Business Activity Expanded
Tenth District services activity rose slightly in November but still lagged year-ago levels, while expectations for future activity increased (Chart 1 & Table 1). The indexes for input and selling prices continued to grow, but at a slower pace than a month ago. Firms expected input and selling prices to increase in the next six months.
The month-over-month services composite index was 10 in November, slightly lower than 12 in October, but up from -7 in September (Tables 1 & 2). The composite index is a weighted average of the revenue/sales, employment, and inventory indexes. Month-over-month indexes were somewhat mixed in November. The general revenue and sales index remained positive, driven by more wholesale, transportation, professional, technical, and health services activity. However, auto, tourism, and restaurant activity declined. The inventory and access to credit indexes dipped back into negative territory, while the indexes for employee hours and parttime employment were flat. On the other hand, the employment, wages and benefits, and capital expenditures indexes were positive, indicating expansion. Year-over-year indexes remained negative in November, but slightly less so, as the year-over-year composite moved from -19 to -16. Expectations for future services activity increased, and the composite index expanded from 7 in October to 13 in November.
|Date||Vs. a Year Ago||Vs. a Month Ago|
This month contacts were asked special questions about hiring restraints and how developments surrounding COVID-19 have affected online business strategies. Nearly half of businesses reported an inability to find skilled workers and the lack of qualified applicants was one of the biggest factors restraining hiring plans (Chart 2). A majority of firms also restrained hiring plans due to uncertainty about the pandemic or Coronavirus related regulations, and nearly 45% of firms restrained hiring plans to keep operating costs low. Concerning online business, over half of businesses indicated that developments surrounding COVID-19 affected their company's online business strategy. Nearly 40% of firms expanded their existing online business, while 11% implemented an online business segment, and 15% of firms have plans to create an online segment in the future (Chart 3). About a quarter of firms made no changes to their existing online business, while another 10% do not have an online business and have no plans to implement one in the future.
Selected Services comments
“The uncertainty around governmental programs to help businesses with COVID issues has caused apprehension across our business and industry.
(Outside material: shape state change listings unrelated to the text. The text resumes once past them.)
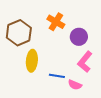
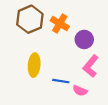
brown hexagon: (19, 33) -> (30, 19), moved

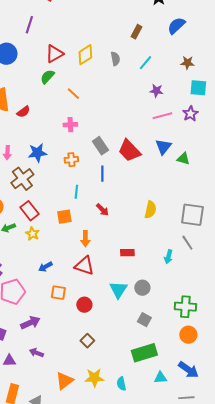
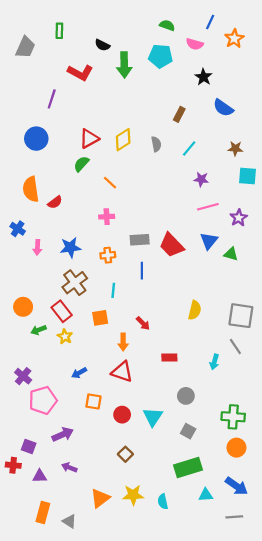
purple line: (29, 25) -> (52, 99), moved
blue semicircle: (176, 26) -> (223, 108), turned -102
purple star: (190, 114) -> (239, 218), moved
gray rectangle: (100, 146) -> (140, 240), turned -60
brown cross: (22, 179) -> (75, 283), moved
red arrow: (102, 210) -> (143, 323), moved
cyan triangle: (118, 290) -> (153, 417), moved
Changing or unclear rules on employment makes decisions on hiring or laying off employees challenging.”
“The increase in infection rate is adding more instability to the work environment as governments issue additional shutdown policies to help curve the virus.”
“Coronavirus has scared many people from the dining rooms this month and seems to be getting worse.”
“COVID- round 2 during the winter months is going to hurt business. Keeping dining rooms closed for the protection of my employees is critical to staying open. Seeing COVID outbreak much higher in last 30 days in our area.”
“COVID is killing us. We were profitable in Jan, Feb, but have been negative every month since and are bleeding cash. We will have to make hard decisions about staffing for 2021 which means some combination of reduced wages, furloughs, and position cuts.”
“We are very slow to hire so we don't have to lay off; sales need to substantially increase before hiring.”
“It's hard to find people… that want to learn a job and stick with it.”
“Many job applicants cannot pass screening requirements.”
“We are finally finding plenty of job applicants and workers. Business was improving up until the most recent COVID spike. We have increased the team incentives on the margin instead of straight hourly wage increases.”
“Store sales are down 15% and continue to decline. Online sales growth continues to be strong but has plateaued. Workers (all essential) are getting weary.”
“The election mess and the continued unrest causes us concern for future business investment.”